My Basic Parsing and Transformation Tool

+MrFish · September 9, 2015

This is probably a buffer overflow bug in the TBXL parser code. Can you post the lines 155 to 157 of the generated .LST? I will look at it later and try to understand where the overflow is.

Or, you can send me the full source, so I can test it myself.

155DIMN$(BA),O$(BA),R$(BA):DIMP$(BA),Q$(BA):DIMT$(219),U$(50),V$(245):DS=ADR(V$):CV=ADR(T$):BS=ADR(U$):C4=ADR(S$)

156BP=ADR(G$):BJ=ADR(N$):BH=ADR(O$):BT=ADR(R$):BE=ADR(P$):BF=ADR(Q$):ENDP.

157PROCB:AX=0:AW=0:B2=0:B5=0:DU=0:A_=0:BB=DR:BC=0:B0=0:B4=0:B6=0:Z=0:AM=0:AO=0:DV=0:DW=0:B1=0:B3=0:BD=0:AY=0:DX=0:BG=0

158BQ=0:BR=0:BK=0:BI=0:CW=183:BW=0:BV=1:C9=1:CC=65535:CD=1:CE=0:CH=0:CK=A4:B7=0:I=0:DC=0:I$="":ENDP.

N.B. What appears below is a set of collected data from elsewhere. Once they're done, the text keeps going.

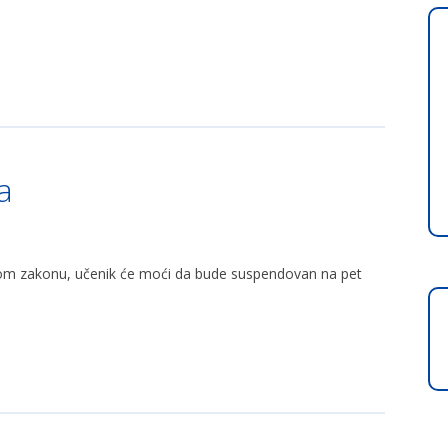
a
om zakonu, učenik će moći da bude suspendovan na pet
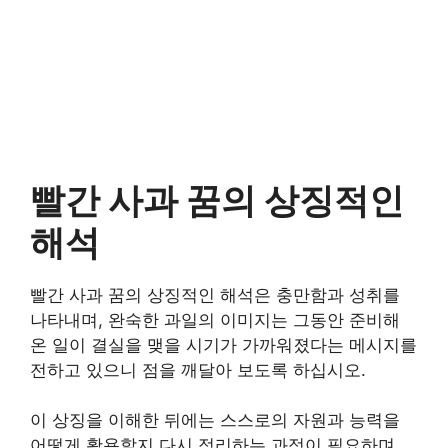
빨간 사과 꿈의 상징적인
해석
빨간 사과 꿈의 상징적인 해석은 충만함과 성취를
나타내며, 완숙한 과일의 이미지는 그동안 준비해
온 일이 결실을 맺을 시기가 가까워졌다는 메시지를
전하고 있으니 점을 깨달아 보도록 하십시오.
이 상징을 이해한 뒤에는 스스로의 자원과 능력을
어떻게 활용할지 다시 정리하는 과정이 필요하며,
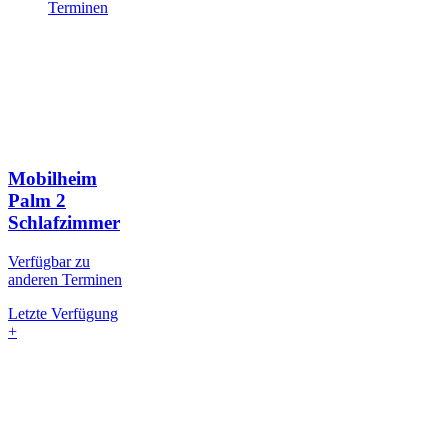
Terminen
Mobilheim
Palm
2
Schlafzimmer
Verfügbar zu
anderen Terminen
Letzte Verfügung
+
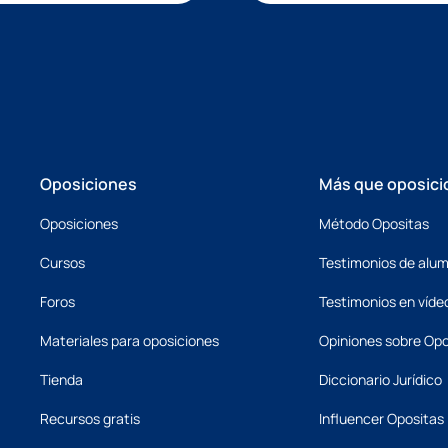
Oposiciones
Más que oposici
Oposiciones
Método Opositas
Cursos
Testimonios de alu
Foros
Testimonios en víde
Materiales para oposiciones
Opiniones sobre Opo
Tienda
Diccionario Jurídico
Recursos gratis
Influencer Opositas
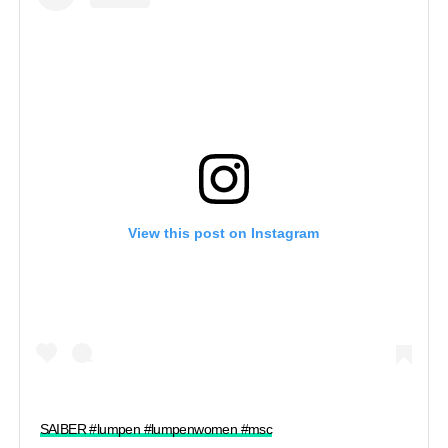
View this post on Instagram
SAIBER #lumpen #lumpenwomen #msc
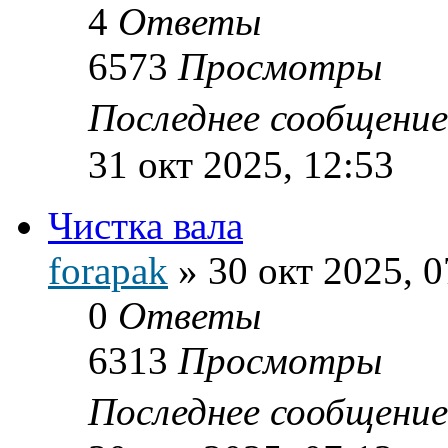
4
Ответы
6573
Просмотры
Последнее сообщени
31 окт 2025, 12:53
Чистка вала
forapak
»
30 окт 2025, 0
0
Ответы
6313
Просмотры
Последнее сообщени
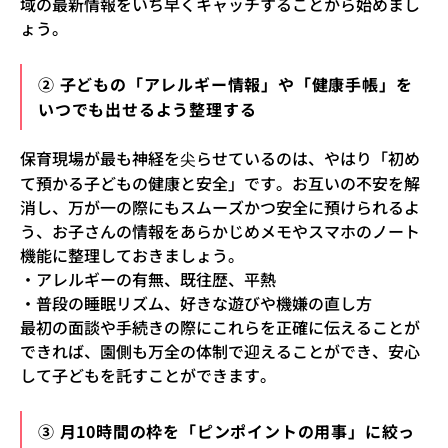
域の最新情報をいち早くキャッチすることから始めまし
ょう。
② 子どもの「アレルギー情報」や「健康手帳」を
いつでも出せるよう整理する
保育現場が最も神経を尖らせているのは、やはり「初め
て預かる子どもの健康と安全」です。お互いの不安を解
消し、万が一の際にもスムーズかつ安全に預けられるよ
う、お子さんの情報をあらかじめメモやスマホのノート
機能に整理しておきましょう。
・アレルギーの有無、既往歴、平熱
・普段の睡眠リズム、好きな遊びや機嫌の直し方
最初の面談や手続きの際にこれらを正確に伝えることが
できれば、園側も万全の体制で迎えることができ、安心
して子どもを託すことができます。
③ 月10時間の枠を「ピンポイントの用事」に絞っ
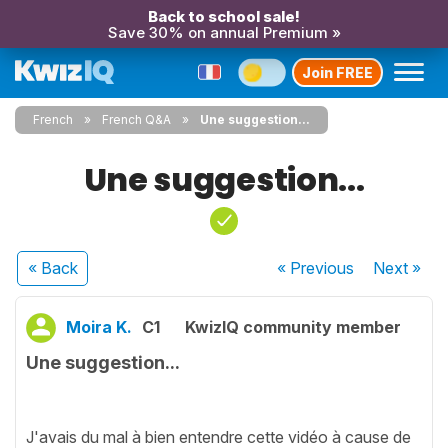
Back to school sale!
Save 30% on annual Premium »
Join FREE
French
French Q&A
Une suggestion...
Une suggestion...
« Back
« Previous
Next
»
Moira K.
C1
KwizIQ community member
Une suggestion...
J'avais du mal à bien entendre cette vidéo à cause de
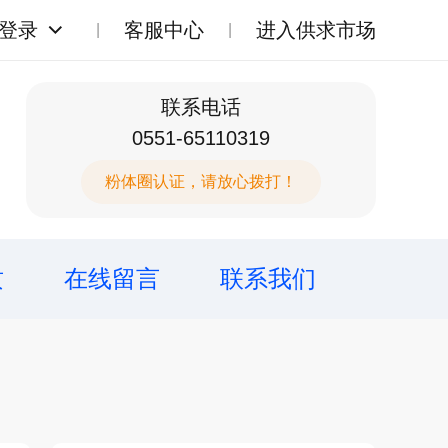
登录
客服中心
进入供求市场
联系电话
0551-65110319
粉体圈认证，请放心拨打！
质
在线留言
联系我们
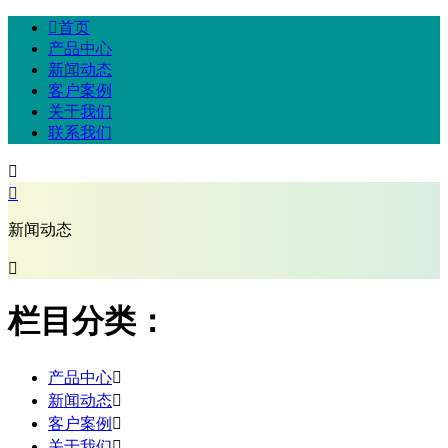

首页
产品中心
新闻动态
客户案例
关于我们
联系我们


新闻动态

栏目分类：
产品中心

新闻动态

客户案例

关于我们

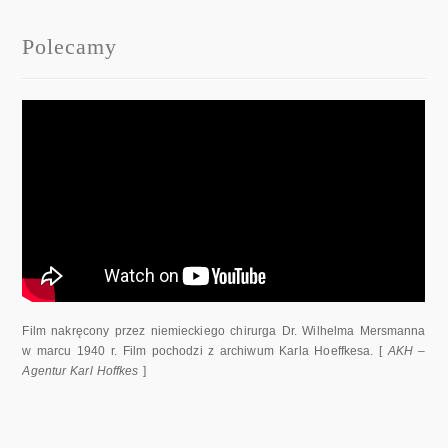
Polecamy
Film nakręcony przez niemieckiego chirurga Dr. Wilhelma Mersmanna
w marcu 1940 r. Film pochodzi z archiwum Karla Hoeffkesa. [
AKH –
Agentur Karl Hoffkes
]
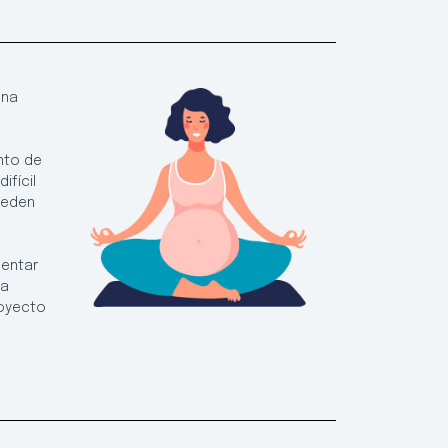
una
nto de
ifícil
pueden
mentar
la
royecto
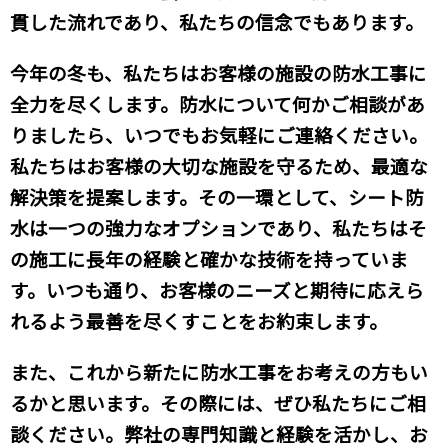
貫した流れであり、私たちの信念でもあります。
今年の冬も、私たちはお客様の施設の防水工事に
全力を尽くします。防水について何かご相談があ
りましたら、いつでもお気軽にご連絡ください。
私たちはお客様の大切な施設を守るため、最適な
解決策を提案します。その一環として、シート防
水は一つの強力なオプションであり、私たちはそ
の施工に長年の経験と確かな技術を持っていま
す。いつも通り、お客様のニーズと期待に応えら
れるよう最善を尽くすことをお約束します。
また、これから新たに防水工事をお考えの方もい
るかと思います。その際には、ぜひ私たちにご相
談ください。弊社の専門知識と経験を活かし、お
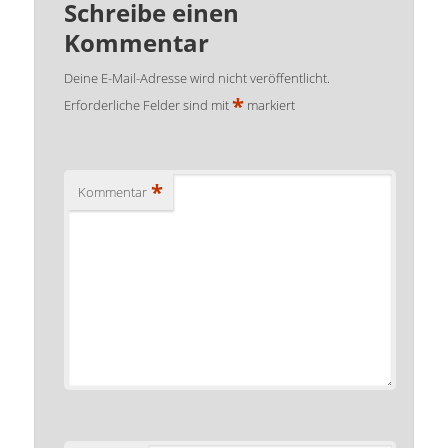
Schreibe einen
Kommentar
Deine E-Mail-Adresse wird nicht veröffentlicht.
*
Erforderliche Felder sind mit
markiert
*
Kommentar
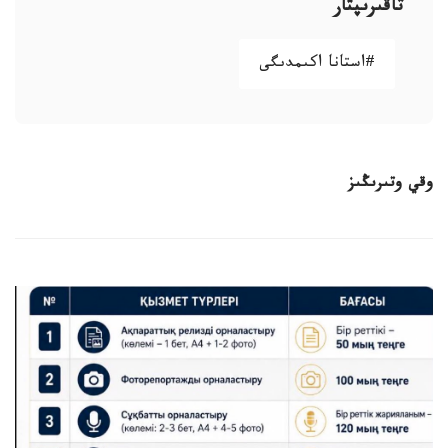
تاقىرىپتار
#استانا اكىمدىگى
وقي وتىرىڭىز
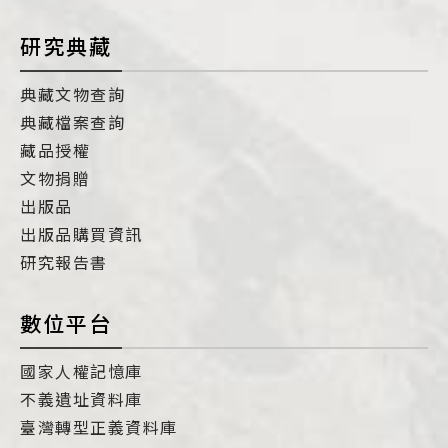
研究典藏
典藏文物查詢
典藏檔案查詢
藏品授權
文物捐贈
出版品
出版品購買資訊
研究報告書
數位平台
國家人權記憶庫
不義遺址資料庫
臺灣轉型正義資料庫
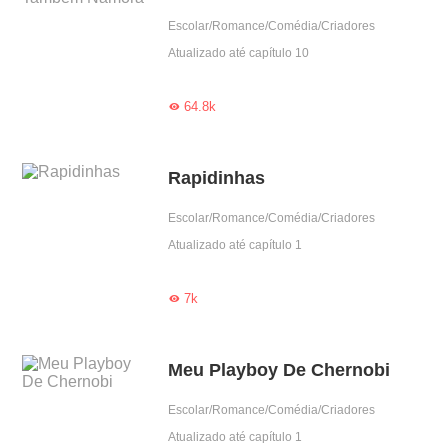
Escolar/Romance/Comédia/Criadores
Atualizado até capítulo 10
64.8k

Rapidinhas
Escolar/Romance/Comédia/Criadores
Atualizado até capítulo 1
7k

Meu Playboy De Chernobi
Escolar/Romance/Comédia/Criadores
Atualizado até capítulo 1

I'll send you the sources in PM.

I know a big part of the purpose of your parser is to ease writing BASIC programs for submission in contests such as the "BASIC 10 Liner", where you want to pack as many characters as possible in each line. But I'm wondering -- based on problems with buffer overflow -- if it might be a good idea to have a command line switch for setting the line length?

vitoco · September 9, 2015

@dmsc: Thank you for this tool.

I tried it with some of my BASIC sources and have some comments:

With "-l" option, I could recover the full free-format BASIC listing from my already compacted listing (generated by my own tool). Great!
When there is a IF-THEN with many sentences before he newline, "-l" option lists every one in a new line (with one more level of indentation), but parsing this again results in an error: "expected end of line, got 'then '".
I couldn't notice any difference when running with or without "-f" option in the long output format ("-l").
Verbose mode shows the variable translation table, even if used "-f" option and variable names are preserved.
I wanted to preserve my own already-short variable names when the output is the default (compacted listing). Could "-f" option be available to all output modes?
Is the "-x" option available just to remove the table of variable names to save some bytes in tokenized output?
The backslash char is used to translate hex codes to ATASCII chars, but it is available in real Atari keyboard, and then for BASIC programs. If it happens that there are two hex digits after a backslash, it will always be translated, even if that was required. Could it be escaped it with another "\" or changed to another unavailable char in real Atari, like "~"? Also, an option to convert decimal codes could be useful.

Thank you again.

dmsc · September 10, 2015

Hi!

155DIMN$(BA),O$(BA),R$(BA):DIMP$(BA),Q$(BA):DIMT$(219),U$(50),V$(245):DS=ADR(V$):CV=ADR(T$):BS=ADR(U$):C4=ADR(S$)

156BP=ADR(G$):BJ=ADR(N$):BH=ADR(O$):BT=ADR(R$):BE=ADR(P$):BF=ADR(Q$):ENDP.

157PROCB:AX=0:AW=0:B2=0:B5=0:DU=0:A_=0:BB=DR:BC=0:B0=0:B4=0:B6=0:Z=0:AM=0:AO=0:DV=0:DW=0:B1=0:B3=0:BD=0:AY=0:DX=0:BG=0

158BQ=0:BR=0:BK=0:BI=0:CW=183:BW=0:BV=1:C9=1:CC=65535:CD=1:CE=0:CH=0:CK=A4:B7=0:I=0:DC=0:I$="":ENDP.

I'll send you the sources in PM.

Wow, your code was superb!

And, I fixed another error and was able to run the program without (apparent) issues.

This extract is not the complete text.